Re: How to substructure rewrites?

David Kastrup <dak@xxxxxxx> · Mon, 27 Jan 2014 17:27:38 +0100

Junio C Hamano <gitster@xxxxxxxxx> writes:

> David Kastrup <dak@xxxxxxx> writes:
>
>> As it can easily be guessed, the "add xxx function" commits are
>> basically adding not-yet-used code (and so will not disrupt
>> compilation), but everything starting with "Reorganize blame data
>> structures" up until the final commit will not work or compile since the
>> code does not match the data structures.
>>
>> So there is little point in substructing all that, right?  Even
>> something seemingly isolated like
>>
>> commit f64b41c472442ae9971321fe8f62c3885ba4d8b7
>> Author: David Kastrup <dak@xxxxxxx>
>> Date:   Sun Jan 19 02:16:21 2014 +0100
>>
>>     blame.c: Let output determine MORE_THAN_ONE_PATH more efficiently
>>
>> is not really useful as a separate commit since while it does implement
>> a particular task, this is done starting with non-working code relying
>> on no-longer existent data structures.
>
> Small pieces that are incrementally added with their own
> documentation would certainly be a lot easier to read than one big
> ball of wax.

Sure.  The problem is that my rewrite is characterized by doing as
little as possible in order to achieve identical results (with the
conceivable exception of picking a different, equally scored variant in
those parts of the algorithm choosing a maximum).  That also means that
the basic logic and layout of the program stays the same while the data
flow and parts of the data structures are replaced.

> I am wondering if it would make it easier for everybody to tentatively
> do "git-blame vs git-blame2" dance here, just like we did "git-blame
> vs git-annotate" dance some years ago.  That is, to add a completely
> new command and have them in parallel while cooking in 'next' (or we
> could even keep them in a few releases if we are not absolutely
> certain about the correctness of the result of the new code), aiming
> to eventually retire the current implementation and replace it with
> the new one.  We have already have test infrastructure to allow us to
> run variants of blames, too, to help that kind of transition.

Well, the point is that the implementation is supposed to
a) deliver identical results
b) reuse as much code as possible
so there is no real point in working with a separate source file.

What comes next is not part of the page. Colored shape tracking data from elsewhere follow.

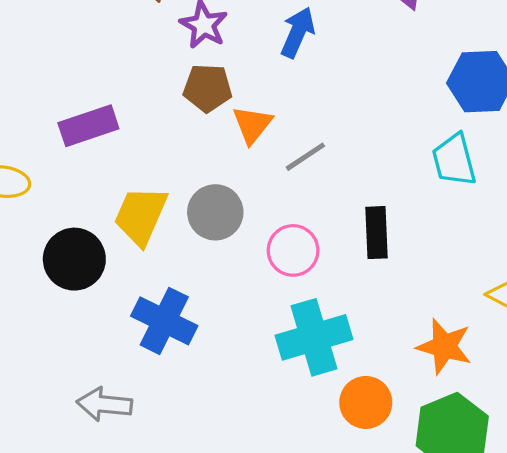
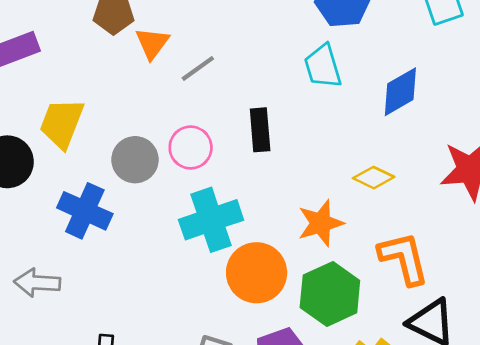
gray circle: (215, 212) -> (135, 160), moved
orange star: (444, 346) -> (321, 223), turned -30
orange circle: (366, 402) -> (257, 273), size x1.4

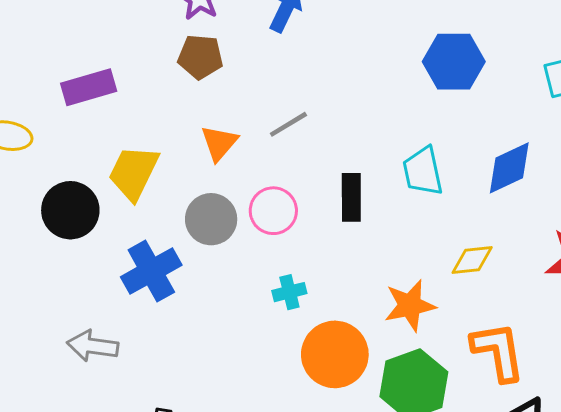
orange triangle: (152, 43) -> (219, 143), moved
cyan trapezoid: (323, 66) -> (423, 171), moved
yellow diamond: (374, 178) -> (472, 260), turned -36
blue cross: (85, 211) -> (151, 271), turned 32
cyan cross: (211, 220) -> (289, 292), size x0.5

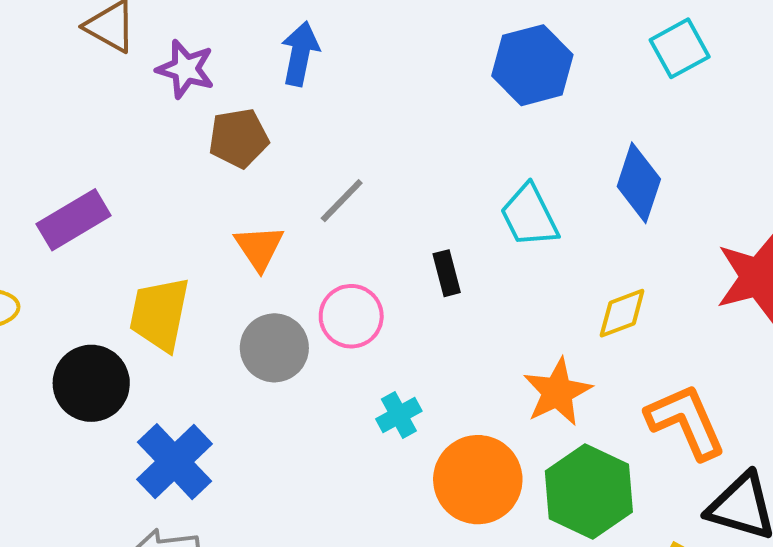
brown pentagon: (200, 57) -> (238, 138), moved
blue diamond: (509, 168) -> (639, 183), turned -32
black rectangle: (351, 197) -> (447, 273), size x0.7
blue cross: (151, 271) -> (175, 462), moved

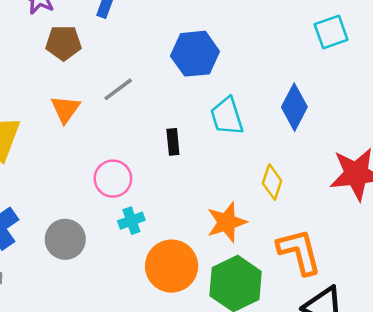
blue hexagon: (532, 65) -> (195, 54), moved
yellow diamond: (622, 313) -> (272, 182), turned -60
pink circle: (351, 316) -> (113, 179), moved
gray circle: (274, 348) -> (65, 239), moved

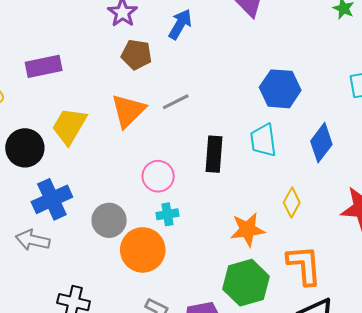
blue hexagon: (195, 54) -> (280, 89), moved
orange triangle: (65, 109) -> (128, 111), size x1.4
black rectangle: (173, 142) -> (214, 154), size x1.6
orange circle: (172, 266) -> (143, 250), moved

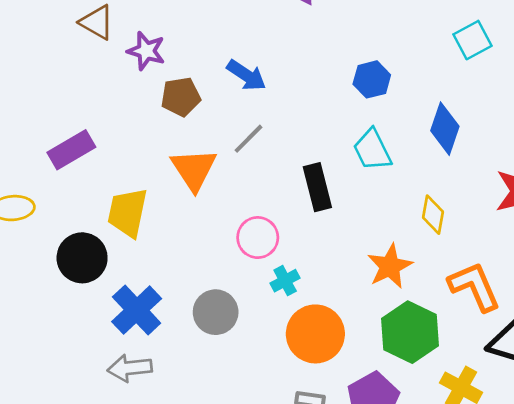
blue arrow: (180, 24) -> (246, 75), moved, turned 112
blue hexagon: (280, 89) -> (372, 79), size x0.7
orange circle: (143, 250) -> (315, 334), moved

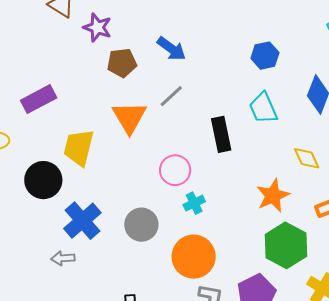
yellow diamond: (433, 215) -> (307, 158), turned -36
orange circle: (315, 334) -> (194, 257), moved
gray arrow: (130, 368) -> (63, 258), moved, size x0.7

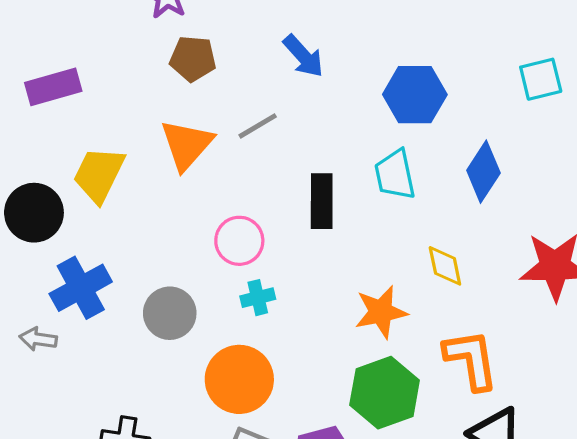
blue arrow: (171, 49) -> (303, 56), moved
blue hexagon: (265, 56) -> (415, 95), size x1.4

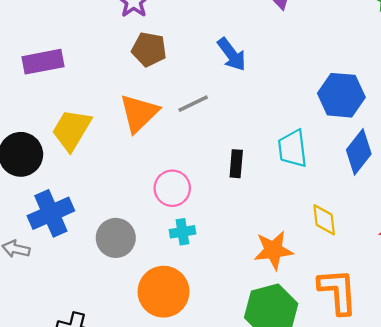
blue hexagon: (415, 95) -> (341, 95), moved
black rectangle: (322, 201) -> (236, 164), size x0.7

For the "if we are not absolutely certain about the correctness of the
result of the new code" angle, this should be covered with the usual
stable/unstable/proposed division most projects have in some way or
another for quality assurance.  I have absolutely no clue how Git
organizes that, but it would usually mean that the new code is not
placed in a different _file_ (or a differently named command) but rather
in a different _branch_ as compared with the current implementation.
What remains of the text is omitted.